WHAT YOU WILL DO:
When a line of the records below contains the string "Pura", copy that whole line.

RECORDS FOR THE TASK:
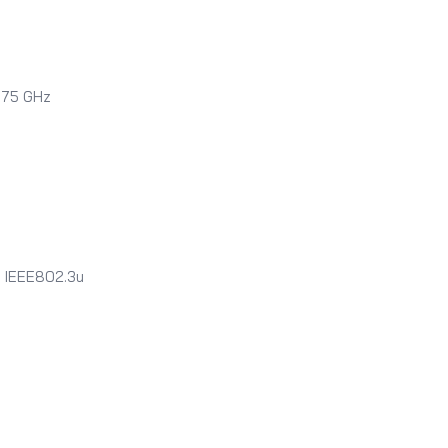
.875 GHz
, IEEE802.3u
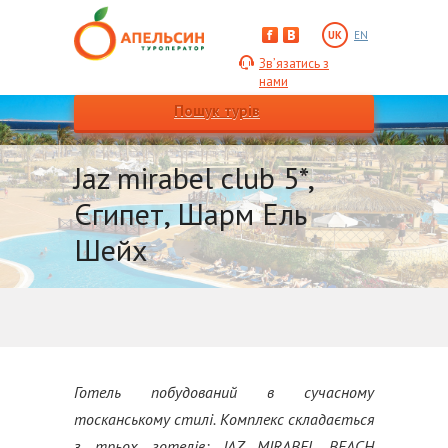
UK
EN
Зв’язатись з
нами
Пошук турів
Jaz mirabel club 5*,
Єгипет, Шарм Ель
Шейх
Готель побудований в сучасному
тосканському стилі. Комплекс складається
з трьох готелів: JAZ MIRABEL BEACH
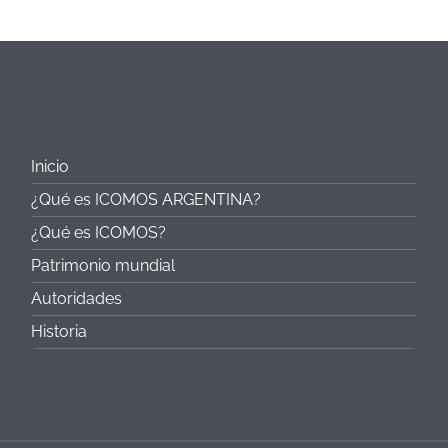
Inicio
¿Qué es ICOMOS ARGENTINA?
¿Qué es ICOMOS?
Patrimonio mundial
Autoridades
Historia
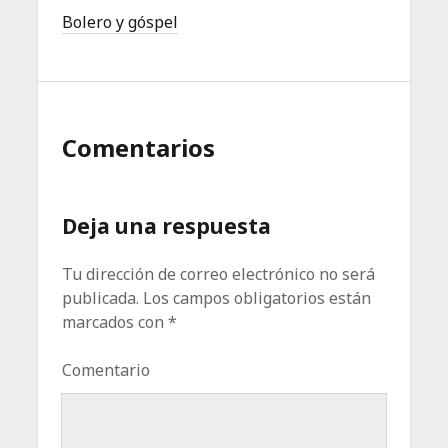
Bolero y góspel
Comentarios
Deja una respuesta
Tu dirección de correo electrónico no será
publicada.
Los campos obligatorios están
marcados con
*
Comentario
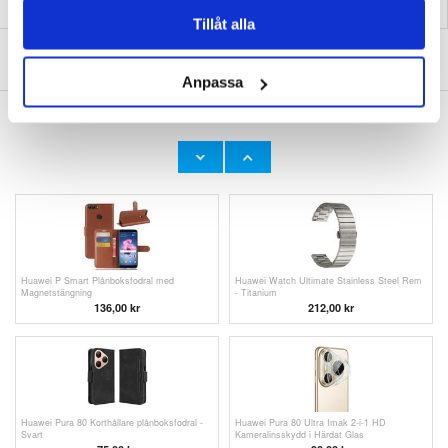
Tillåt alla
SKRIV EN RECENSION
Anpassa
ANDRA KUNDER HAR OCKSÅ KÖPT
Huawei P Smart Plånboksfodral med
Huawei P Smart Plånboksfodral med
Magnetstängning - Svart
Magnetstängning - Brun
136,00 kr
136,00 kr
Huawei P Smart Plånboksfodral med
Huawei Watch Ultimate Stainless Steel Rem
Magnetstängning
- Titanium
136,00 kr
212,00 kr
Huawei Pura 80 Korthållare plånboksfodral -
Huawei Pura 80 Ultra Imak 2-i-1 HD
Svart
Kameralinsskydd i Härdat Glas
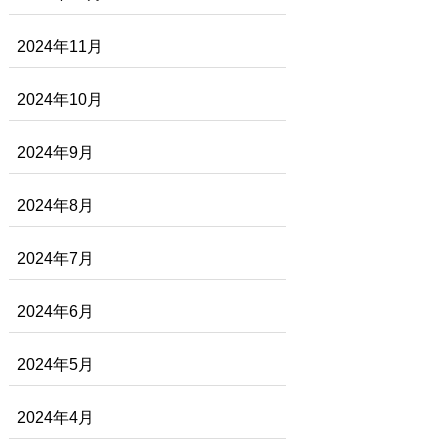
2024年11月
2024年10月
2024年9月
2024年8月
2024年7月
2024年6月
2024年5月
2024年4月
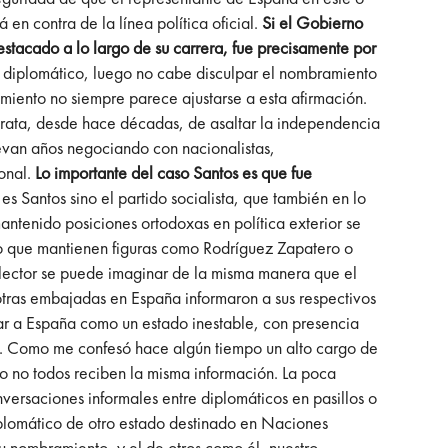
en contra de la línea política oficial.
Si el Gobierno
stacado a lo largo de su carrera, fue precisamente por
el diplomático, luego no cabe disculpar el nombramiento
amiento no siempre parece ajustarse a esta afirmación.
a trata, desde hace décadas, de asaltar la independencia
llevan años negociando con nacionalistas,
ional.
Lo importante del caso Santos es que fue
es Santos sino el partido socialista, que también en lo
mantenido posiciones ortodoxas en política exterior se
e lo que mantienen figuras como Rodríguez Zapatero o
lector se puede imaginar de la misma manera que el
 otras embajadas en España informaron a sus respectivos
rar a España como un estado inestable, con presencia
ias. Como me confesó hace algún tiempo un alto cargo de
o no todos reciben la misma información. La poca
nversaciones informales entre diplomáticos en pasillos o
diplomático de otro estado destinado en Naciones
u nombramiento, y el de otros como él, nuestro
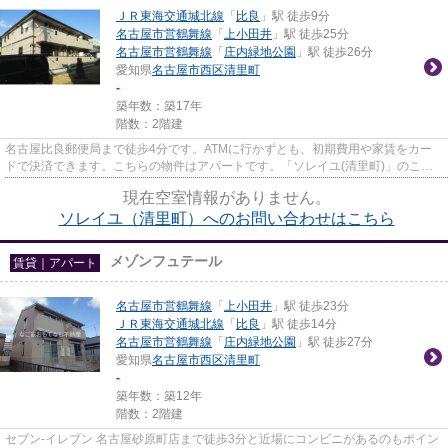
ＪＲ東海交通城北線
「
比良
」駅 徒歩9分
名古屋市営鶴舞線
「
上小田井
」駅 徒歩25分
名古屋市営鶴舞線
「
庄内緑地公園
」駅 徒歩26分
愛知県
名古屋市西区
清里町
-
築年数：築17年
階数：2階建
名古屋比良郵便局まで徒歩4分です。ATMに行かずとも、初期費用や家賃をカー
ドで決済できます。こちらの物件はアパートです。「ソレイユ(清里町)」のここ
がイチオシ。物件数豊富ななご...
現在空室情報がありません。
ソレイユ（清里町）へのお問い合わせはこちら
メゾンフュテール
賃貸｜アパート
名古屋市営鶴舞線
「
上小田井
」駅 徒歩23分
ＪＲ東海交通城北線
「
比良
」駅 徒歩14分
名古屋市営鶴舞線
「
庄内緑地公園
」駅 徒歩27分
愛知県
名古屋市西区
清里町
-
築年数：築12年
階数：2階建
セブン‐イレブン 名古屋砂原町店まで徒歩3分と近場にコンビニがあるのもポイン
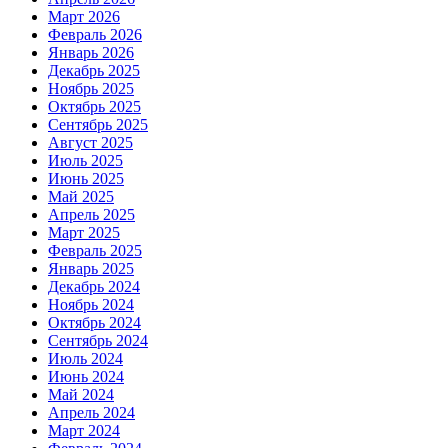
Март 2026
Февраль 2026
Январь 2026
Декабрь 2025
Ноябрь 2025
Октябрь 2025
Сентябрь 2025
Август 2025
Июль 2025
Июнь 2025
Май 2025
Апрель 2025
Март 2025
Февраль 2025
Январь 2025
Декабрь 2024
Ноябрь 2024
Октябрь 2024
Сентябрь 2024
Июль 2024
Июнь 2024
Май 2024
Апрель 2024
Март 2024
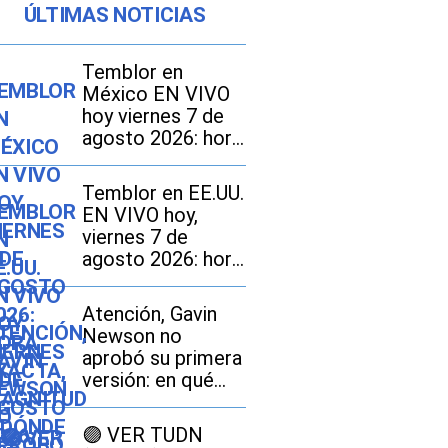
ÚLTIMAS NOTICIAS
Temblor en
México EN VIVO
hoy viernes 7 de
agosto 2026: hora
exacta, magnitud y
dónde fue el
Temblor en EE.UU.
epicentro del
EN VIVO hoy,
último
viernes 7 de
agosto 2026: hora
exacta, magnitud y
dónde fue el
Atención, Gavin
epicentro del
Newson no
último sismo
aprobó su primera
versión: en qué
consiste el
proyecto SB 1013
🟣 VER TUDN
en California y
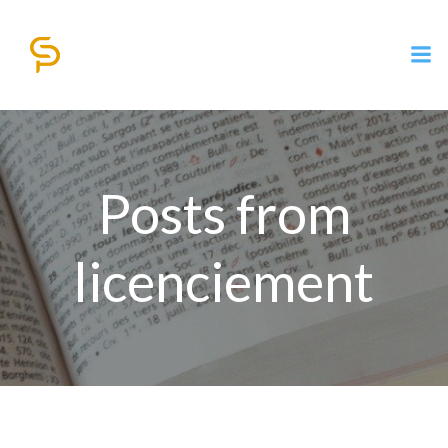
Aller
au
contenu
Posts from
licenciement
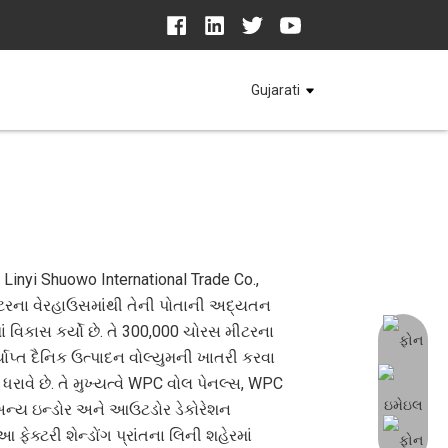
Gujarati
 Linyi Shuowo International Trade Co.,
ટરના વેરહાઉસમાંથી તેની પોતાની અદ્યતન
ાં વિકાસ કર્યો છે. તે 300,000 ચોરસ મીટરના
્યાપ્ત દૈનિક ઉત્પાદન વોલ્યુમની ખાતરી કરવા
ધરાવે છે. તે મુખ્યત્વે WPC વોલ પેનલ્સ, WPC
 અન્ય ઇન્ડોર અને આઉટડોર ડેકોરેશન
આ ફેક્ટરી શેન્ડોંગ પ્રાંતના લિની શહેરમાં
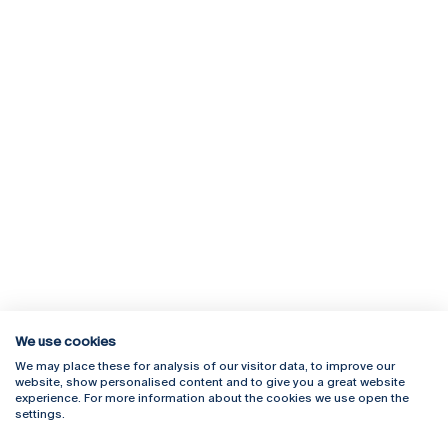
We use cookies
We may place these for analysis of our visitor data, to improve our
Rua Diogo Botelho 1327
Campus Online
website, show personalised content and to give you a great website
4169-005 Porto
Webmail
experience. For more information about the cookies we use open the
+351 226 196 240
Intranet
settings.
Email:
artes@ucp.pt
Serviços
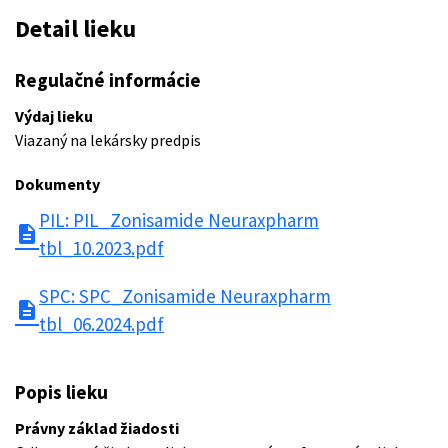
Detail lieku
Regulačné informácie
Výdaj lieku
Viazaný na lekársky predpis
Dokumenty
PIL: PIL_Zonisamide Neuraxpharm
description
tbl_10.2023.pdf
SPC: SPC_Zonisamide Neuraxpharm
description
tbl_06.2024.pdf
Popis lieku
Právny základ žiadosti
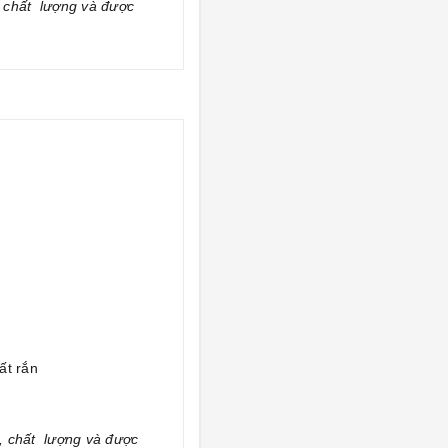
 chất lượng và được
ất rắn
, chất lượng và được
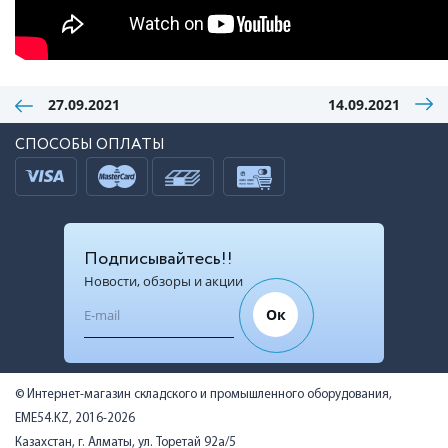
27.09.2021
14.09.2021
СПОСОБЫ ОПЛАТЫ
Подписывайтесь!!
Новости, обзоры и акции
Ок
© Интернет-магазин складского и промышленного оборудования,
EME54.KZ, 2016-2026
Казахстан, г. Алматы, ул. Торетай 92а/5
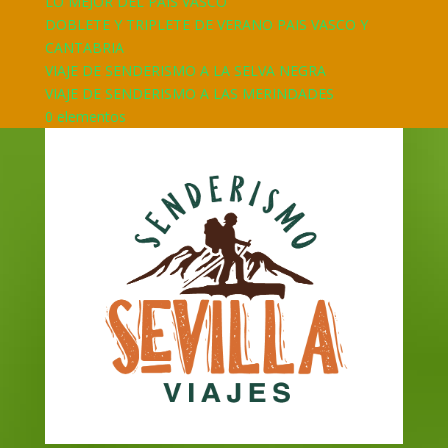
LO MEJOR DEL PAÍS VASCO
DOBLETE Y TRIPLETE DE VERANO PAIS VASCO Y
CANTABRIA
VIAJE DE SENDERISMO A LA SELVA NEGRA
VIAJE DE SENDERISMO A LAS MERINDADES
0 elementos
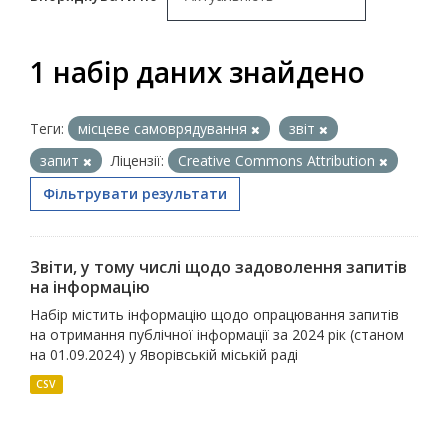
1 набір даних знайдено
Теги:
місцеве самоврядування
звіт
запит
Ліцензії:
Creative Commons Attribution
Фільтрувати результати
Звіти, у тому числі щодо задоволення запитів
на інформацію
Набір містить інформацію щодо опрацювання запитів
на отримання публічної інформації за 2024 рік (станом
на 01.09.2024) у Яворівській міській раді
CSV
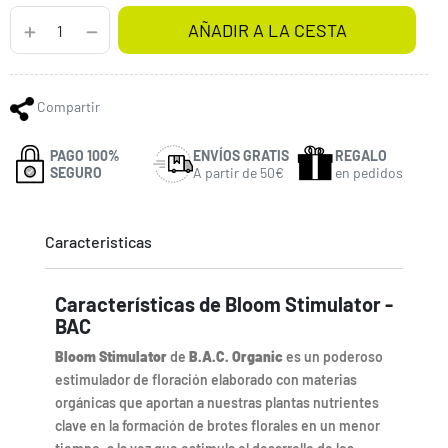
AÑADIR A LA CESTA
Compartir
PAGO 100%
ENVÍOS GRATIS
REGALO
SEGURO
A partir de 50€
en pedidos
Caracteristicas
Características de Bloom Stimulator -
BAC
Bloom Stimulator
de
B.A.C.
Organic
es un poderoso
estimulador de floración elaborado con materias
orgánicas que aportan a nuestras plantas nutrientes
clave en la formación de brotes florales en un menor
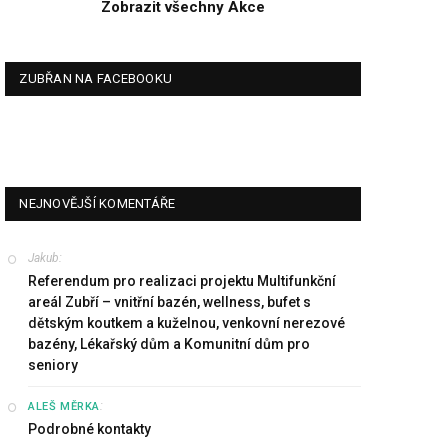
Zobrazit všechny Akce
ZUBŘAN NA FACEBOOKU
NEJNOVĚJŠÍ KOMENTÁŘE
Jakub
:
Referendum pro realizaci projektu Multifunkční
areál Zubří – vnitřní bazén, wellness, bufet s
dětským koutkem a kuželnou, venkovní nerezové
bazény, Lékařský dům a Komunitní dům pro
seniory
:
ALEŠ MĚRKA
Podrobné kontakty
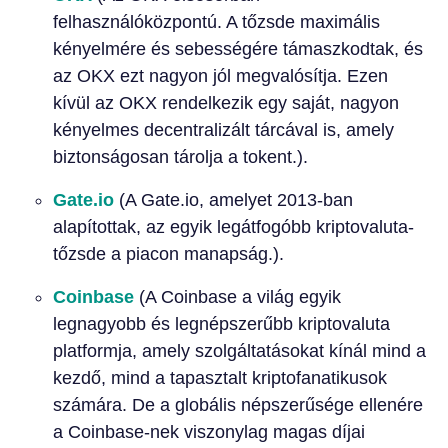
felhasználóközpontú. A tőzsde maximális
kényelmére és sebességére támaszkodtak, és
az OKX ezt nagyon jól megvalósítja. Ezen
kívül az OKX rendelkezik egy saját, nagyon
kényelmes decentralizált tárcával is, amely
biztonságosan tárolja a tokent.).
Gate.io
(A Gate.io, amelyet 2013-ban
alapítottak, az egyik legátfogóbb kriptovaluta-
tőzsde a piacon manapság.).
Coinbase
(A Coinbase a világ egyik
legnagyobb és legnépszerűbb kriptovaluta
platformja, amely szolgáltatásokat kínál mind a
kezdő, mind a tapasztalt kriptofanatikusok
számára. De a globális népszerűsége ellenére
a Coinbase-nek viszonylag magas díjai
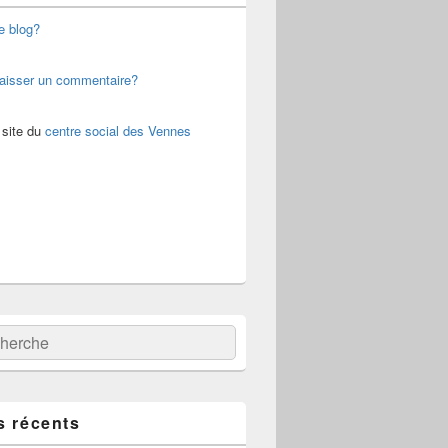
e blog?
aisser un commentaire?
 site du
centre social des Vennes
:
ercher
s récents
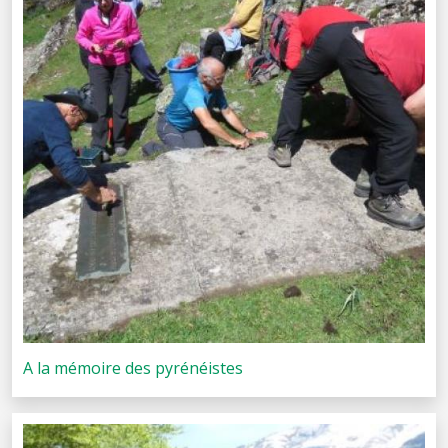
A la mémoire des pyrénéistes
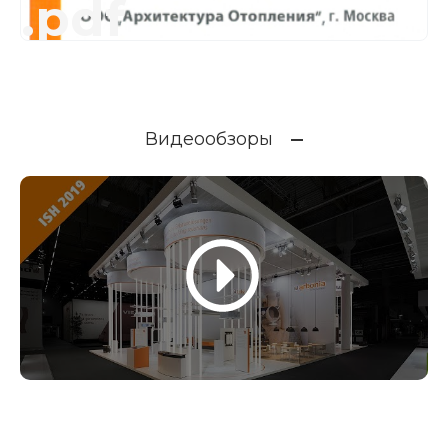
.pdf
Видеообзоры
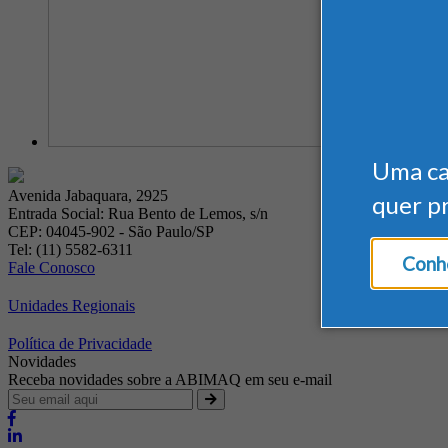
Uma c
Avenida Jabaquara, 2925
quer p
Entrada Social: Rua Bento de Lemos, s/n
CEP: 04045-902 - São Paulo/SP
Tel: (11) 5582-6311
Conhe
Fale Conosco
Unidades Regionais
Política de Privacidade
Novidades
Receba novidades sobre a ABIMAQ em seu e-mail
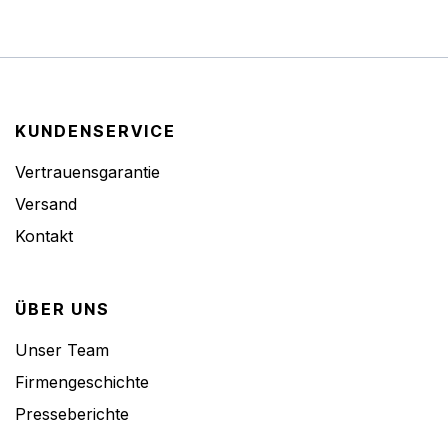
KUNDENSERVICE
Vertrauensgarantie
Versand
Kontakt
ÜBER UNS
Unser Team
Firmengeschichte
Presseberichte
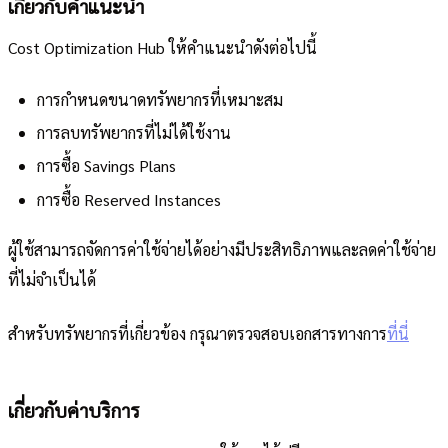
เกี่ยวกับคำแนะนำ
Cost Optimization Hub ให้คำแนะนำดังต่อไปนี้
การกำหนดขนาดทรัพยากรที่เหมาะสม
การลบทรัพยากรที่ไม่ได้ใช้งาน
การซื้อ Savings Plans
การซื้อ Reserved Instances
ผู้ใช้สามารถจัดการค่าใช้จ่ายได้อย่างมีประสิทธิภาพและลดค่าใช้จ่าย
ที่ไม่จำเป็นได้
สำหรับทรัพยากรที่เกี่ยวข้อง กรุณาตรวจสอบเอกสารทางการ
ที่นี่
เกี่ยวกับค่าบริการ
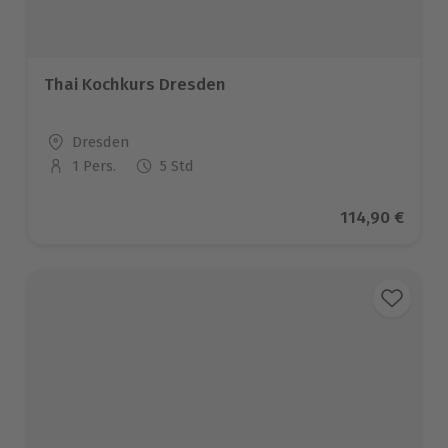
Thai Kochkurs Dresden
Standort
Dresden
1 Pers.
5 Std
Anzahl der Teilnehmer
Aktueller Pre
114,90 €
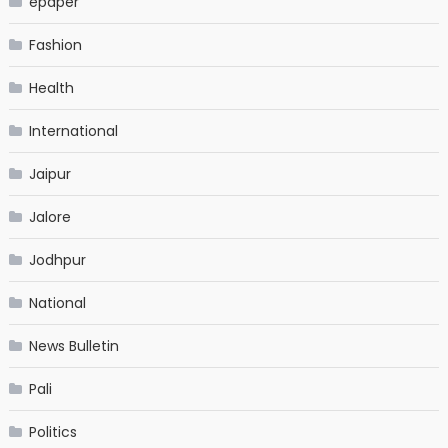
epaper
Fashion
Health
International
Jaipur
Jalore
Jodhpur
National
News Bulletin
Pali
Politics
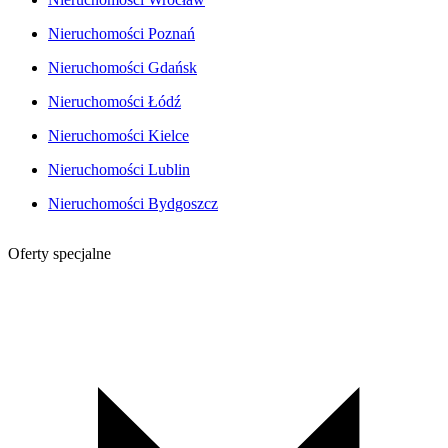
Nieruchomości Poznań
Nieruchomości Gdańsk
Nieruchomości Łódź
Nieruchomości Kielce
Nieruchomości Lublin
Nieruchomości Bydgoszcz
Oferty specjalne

YOUR SOLUTION:
Huawei Pura 80 Korthållare plånboksfodral -
Huawei Pura 80 Ultra Imak 2-i-1 HD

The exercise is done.